Objective: To determine the prevalence of type III hyperlipoproteinaemia in a cohort of HIV infected patients taking protease inhibitors and its correlation with the apolipoprotein-E2 isoform.

Design: Cross sectional study of 57 consecutive HIV infected subjects taking protease inhibitor therapy for a median of 12.5 (1–29) months, seen in an outpatient HIV clinic. Controls were 17 patients on non-nucleoside reverse transcriptor inhibitor therapy (NNRTI) for 9 (1–19) months and 50 antiviral naive patients.
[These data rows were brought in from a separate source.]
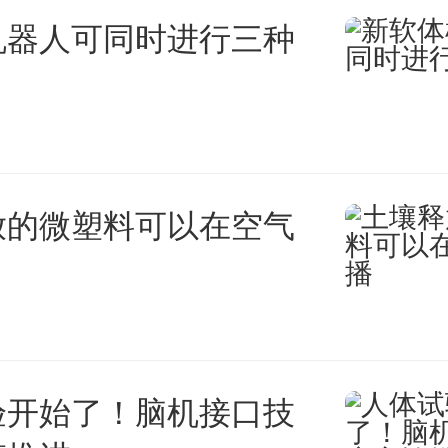
机器人可同时进行三种
放的微塑料可以在空气
验开始了！脑机接口技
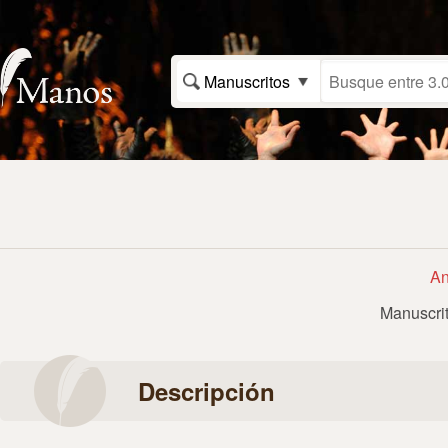
Manuscritos
An
Manuscri
Descripción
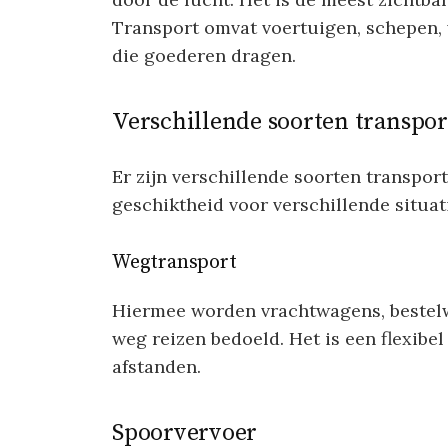
Transport omvat voertuigen, schepen,
die goederen dragen.
Verschillende soorten transpor
Er zijn verschillende soorten transport
geschiktheid voor verschillende situa
Wegtransport
Hiermee worden vrachtwagens, bestelw
weg reizen bedoeld. Het is een flexibel
afstanden.
Spoorvervoer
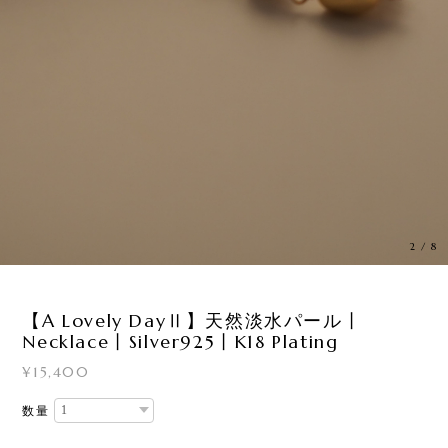
2
/
8
【A Lovely DayⅡ】天然淡水パール丨
Necklace丨Silver925丨K18 Plating
¥15,400
数量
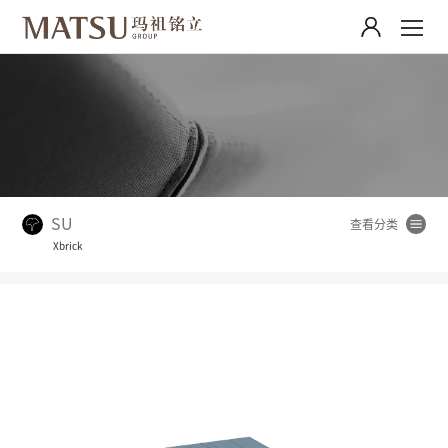
SU
Xbrick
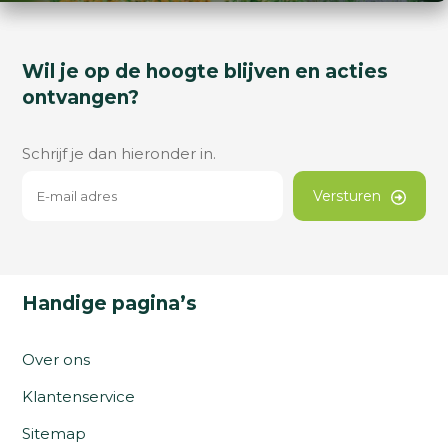
Wil je op de hoogte blijven en acties
ontvangen?
Schrijf je dan hieronder in.
Versturen
Handige pagina’s
Over ons
Klantenservice
Sitemap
Methods: Fasting cholesterol, triglyceride, HDL cholesterol, lipoprotein (a), and glucose were measured. Lipoprotein electrophoresis was performed on patients with a cholesterol >6.5 mmol/l and a triglyceride concentration of >4.5 mmol/l. Apolipoprotein-E phenotype was determined in serum.

Results: Dyslipidaemia was found in 43 (75%) PI treated patients—37 with triglyceride >2.3 mmol/l, 30 with cholesterol >6.5 mmol/l, and nine with HDL cholesterol <0.9 mmol/l. 38% had a lipoprotein (a) >300 mg/l. 11 patients (19.3%) had a type III hyperlipoproteinaemia pattern. Only one was homozygous for the E2 phenotype and none had clinical diabetes. An additional patient had a serum lipid profile compatible with type III hyperlipoproteinaemia and an E3/E2 phenotype in whom electrophoresis was not carried out before treatment. Six (35%) of the NNRTI and 16 (32%) of the antiviral naive patients had dyslipidaemia. 18 (31.6%) of the PI and none of the control patients had a cholesterol and/or triglyceride >8 mmol/l.

Conclusion: Type III hyperlipoproteinaemia is common in this group of patients and need not be associated with the apolipoprotein-E2/E2 isoform. HIV protease inhibitors may interfere with lipoprotein receptor related protein.